“…domani Miché
nella terra bagnata sarà
e qualcuno una croce col nome la data
su lui pianterà…”
Fabrizio De André - La Ballata Del Michè – dall’album Tutto Fabrizio de André – 1966.
Non riuscivo più a scrivere: tutto mi sembrava inutile e stupido di fronte ai suoi occhi mansueti…il Bilderberg, l’ambientalismo, persino la storia sulla quale sto lavorando da mesi…perché quegli occhi erano quelli dell’agnello ferito, colpito proprio da chi sarebbe stato deputato ad aiutarlo.

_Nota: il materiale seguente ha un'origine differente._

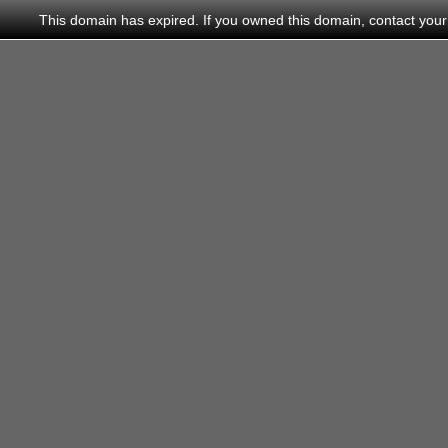
This domain has expired. If you owned this domain, contact your do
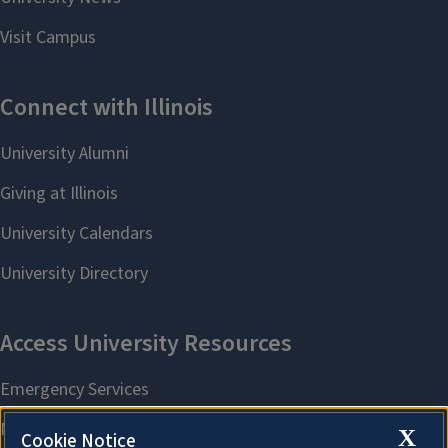
X
Cookie Notice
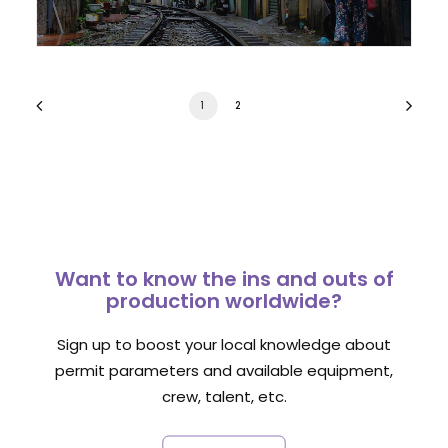
1
2
Want to know the ins and outs of
production worldwide?
Sign up to boost your local knowledge about
permit parameters and available equipment,
crew, talent, etc.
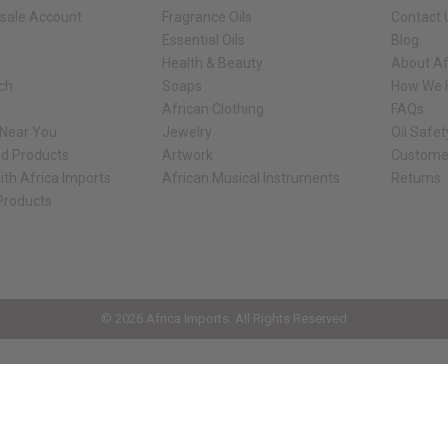
sale Account
Fragrance Oils
Contact 
Essential Oils
Blog
Health & Beauty
About Af
rch
Soaps
How We H
African Clothing
FAQs
 Near You
Jewelry
Oil Safe
ed Products
Artwork
Custome
ith Africa Imports
African Musical Instruments
Returns
 Products
ck shop page.
© 2026 Africa Imports. All Rights Reserved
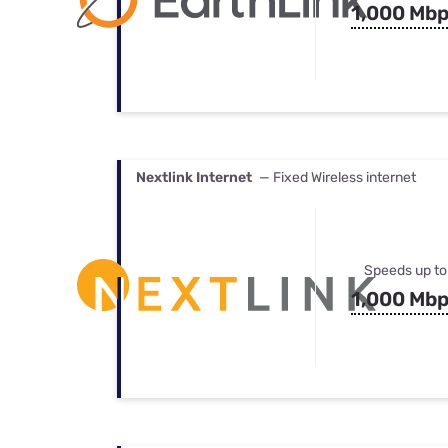
1,000 Mb
Nextlink Internet
— Fixed Wireless internet
Speeds up to
1,000 Mb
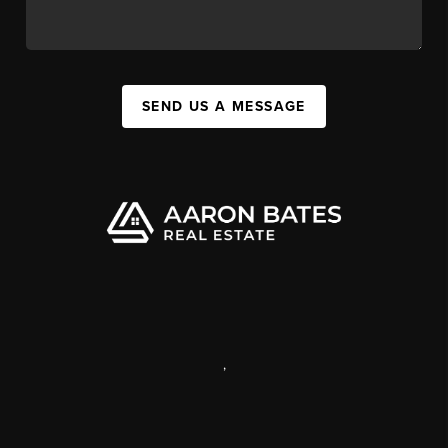
SEND US A MESSAGE
,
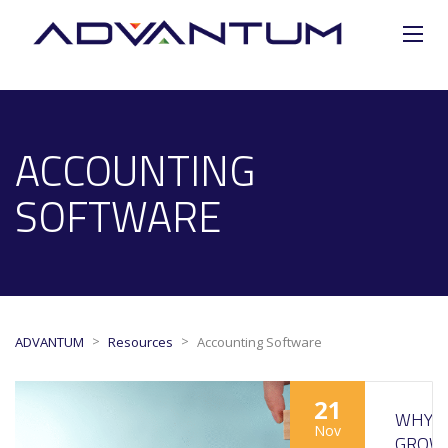
ACCOUNTING
SOFTWARE
>
>
ADVANTUM
Resources
Accounting Software
21
WHY
Nov
GROW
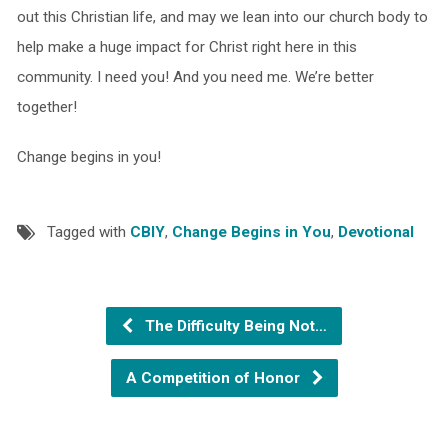
out this Christian life, and may we lean into our church body to
help make a huge impact for Christ right here in this
community. I need you! And you need me. We’re better
together!
Change begins in you!
Tagged with
CBIY
,
Change Begins in You
,
Devotional
The Difficulty Being Not…
A Competition of Honor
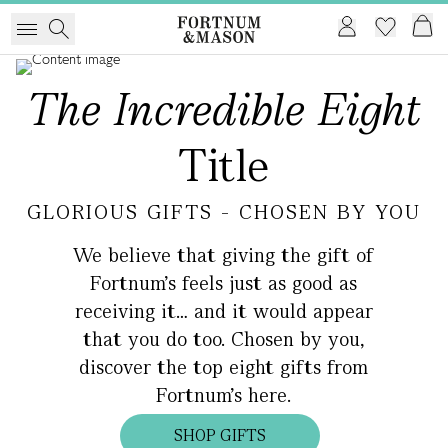
The Incredible Eight
Title
GLORIOUS GIFTS - CHOSEN BY YOU
We believe that giving the gift of
Fortnum's feels just as good as
receiving it… and it would appear
that you do too. Chosen by you,
discover the top eight gifts from
Fortnum’s here.
SHOP GIFTS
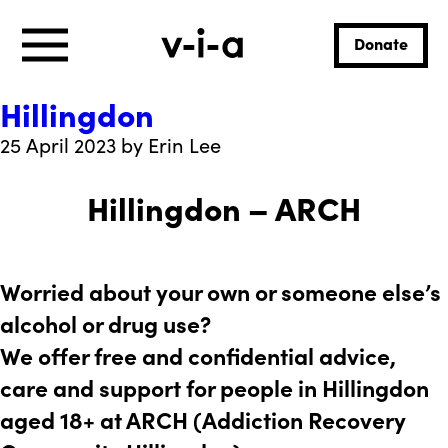
Donate
Hillingdon
25 April 2023 by Erin Lee
Hillingdon – ARCH
Worried about your own or someone else’s
alcohol or drug use?
We offer free and confidential advice,
care and support for people in Hillingdon
aged 18+ at ARCH (Addiction Recovery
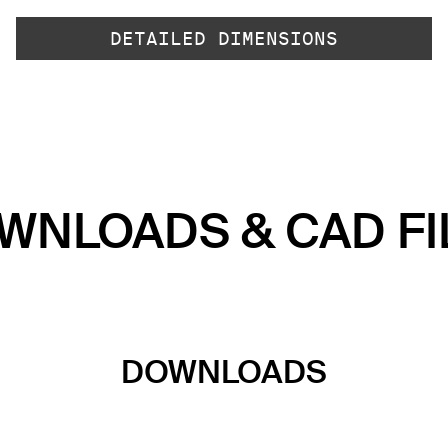
DETAILED DIMENSIONS
WNLOADS & CAD FI
DOWNLOADS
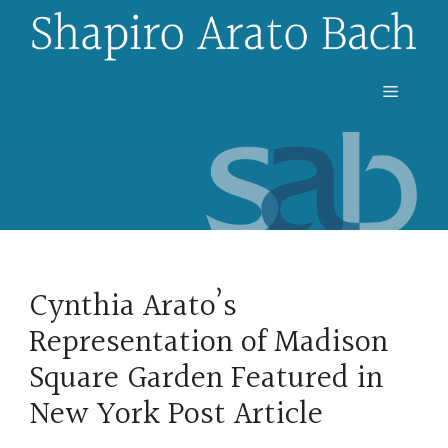
Skip
to
content
Menu
Cynthia Arato’s
Representation of Madison
Square Garden Featured in
New York Post Article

E mi sento colpevole, poi vedremo il perché.
Ma è anche un modo d’aprire una porta sulla Sanità e sulla vita e sulla morte, sulle quali passiamo troppo spesso “a volo d’uccello”. Tutto quello che leggerete di seguito è tutto vero, a parte i nomi sostituiti per non incorrere in guai di privacy.
Adriano, nel 1997, ebbe un ictus che gli paralizzò la parte destra senza però toccargli le funzioni cerebrali: a 46 anni si trovò la vita dimezzata, le possibilità di vivere normalmente quasi a zero, la voglia di vivere…ah, sì, la voglia di vivere…non so, avrei dovuto essere nella sua testa nelle notti insonni per saperlo veramente.
Di famiglia agiata, aveva perso la madre per una malattia quando era poco più che ventenne: non sappiamo quella sofferenza – così lontana – quanto lo segnò. Il padre, in ogni modo, cercò negli anni e nel possibile di fare le due parti: nel possibile, come si può.
Una vita sgangherata, anche prima dell’ictus: notti insonni, mille lavori cambiati, di donne non sappiamo molto, ma c’è una cosa che va notata.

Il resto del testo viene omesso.